If you’re like most visitors, chances are you were drawn to Vegas by the allure of our world-famous Strip. The fascination is understandable; not only are its casinos a prime example of contemporary architecture, but the concentration of quality dining contained within is also unparalleled.

But if, during your trip, you find you want to escape the neon haze, look no further than Red Rock Resort in the nearby neighborhood of Summerlin. Over the past year, Red Rock has undergone a culinary metamorphosis with a revamp of a number of venues. The transition began with the opening of Chicago favorites Mercadito and Wiener’s Circle and recently continued with the unveiling of The Light Group’s Hearthstone Kitchen & Cellar.

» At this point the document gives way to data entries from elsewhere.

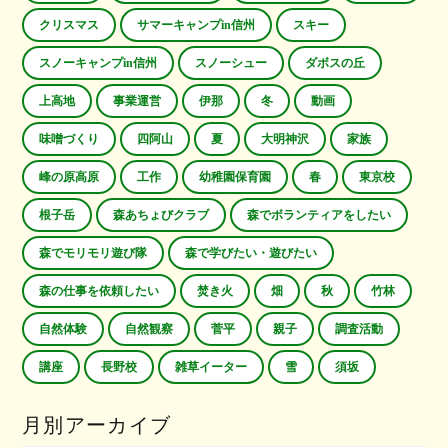
クリスマス
サマーキャンプin信州
スキー
スノーキャンプin信州
スノーシュー
ダボスの丘
上高地
事業運営
伊那
冬
動画
味噌づくり
四阿山
夏
大明神沢
家族
峰の原高原
工作
幼稚園保育園
春
東京校
根子岳
森あちょびクラブ
森でボランティアをしたい
森でモリモリ遊び隊
森で学びたい・遊びたい
森の仕事を依頼したい
焚き火
畑
秋
竹林
自然体験
自然観察
菅平
親子
調査活動
講座
長野校
雑草イーター
雪
須坂
月別アーカイブ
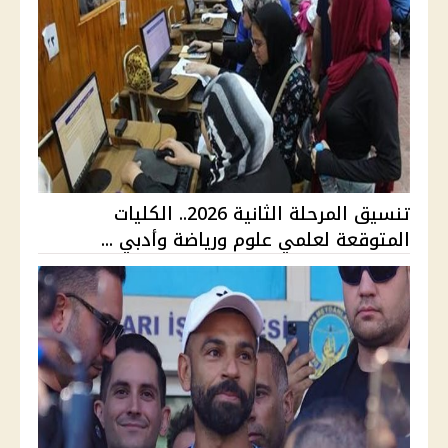
تنسيق المرحلة الثانية 2026.. الكليات
المتوقعة لعلمي علوم ورياضة وأدبي ...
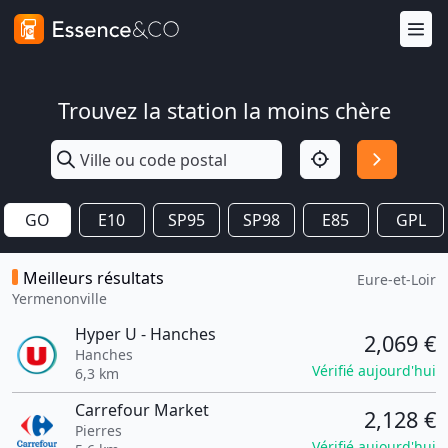
Trouvez la station la moins chère
GO
E10
SP95
SP98
E85
GPL
Meilleurs résultats
Eure-et-Loir
Yermenonville
Hyper U - Hanches
2,069 €
Hanches
Vérifié aujourd'hui
6,3 km
Carrefour Market
2,128 €
Pierres
Vérifié aujourd'hui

Hearthstone represents a new venture for The Light Group (better known for its Strip venues) and its industrious executive chef Brian Massie, who directs a variety of venues in Bellagio, Mandalay Bay and Monte Carlo. With Hearthstone, Massie has crafted thoughtful and contemporary American offerings to be enjoyed within a new, welcoming space.

The journey begins with appetizers such as truffle popcorn, perfect alongside a riff on the typical deviled egg. In a stroke of genius, Massie stuffs his with pimiento cheese for a hidden treat while using a house-made schmaltz mayo. The result, a creamy yet sharp combo, elevates the cocktail party standard. The chef’s meat and cheese platter represents some of the best options, selected nightly from the expansive charcuterie menu.

On the lighter side, the seasonal harvest quinoa salad could probably quell even the heartiest carnivore’s appetite. Quinoa and chickpeas deliver a potent combination of proteins to satiate hunger, while textures and flavors intermingle with the combination of smoked Gouda and roasted pumpkin seeds. The addition of mellow apple cider vinaigrette provides a dose of well-balanced acidity.

A part of the shared plates options, Massie’s octopus is as tender a presentation of the cephalopod as you’ll find. Accompanied by a chorizo aioli, the octopus is twice-braised to help eliminate the characteristic chewiness. Provence-style artichokes, roasted and served with black garlic yogurt, will have you reaching for seconds. And the chorizo-stuffed dates, wrapped with bacon, interweave sweet and smoky elements atop a bright piquillo pepper gravy.

The butcher steak tartare is a less-processed rendition of the steakhouse classic, using the more sinewy cut for an unanticipated texture. Just go ahead and take this advice: order another round of earthy truffle buttered toast, as you’ll be craving it long after the dish is finished. As a matter of fact, it makes for a perfect accompaniment to the wood-roasted clams. You’ll want to sop up the complex broth, rich with fennel sausage, in this dish.

And although it’s on the starters menu, FG&J, an upscale take on a traditional peanut butter and jelly sandwich, could easily masquerade as dessert. An umami-rich foie gras mousse is topped with a sprinkling of peanuts and served alongside a house-made jelly, which cuts the spread’s richness.

With its opening, Hearthstone immediately becomes a destination for those in the Summerlin area. But if you want to explore where the locals dine, why not take a trip out to Red Rock Resort and the valley’s newest success story?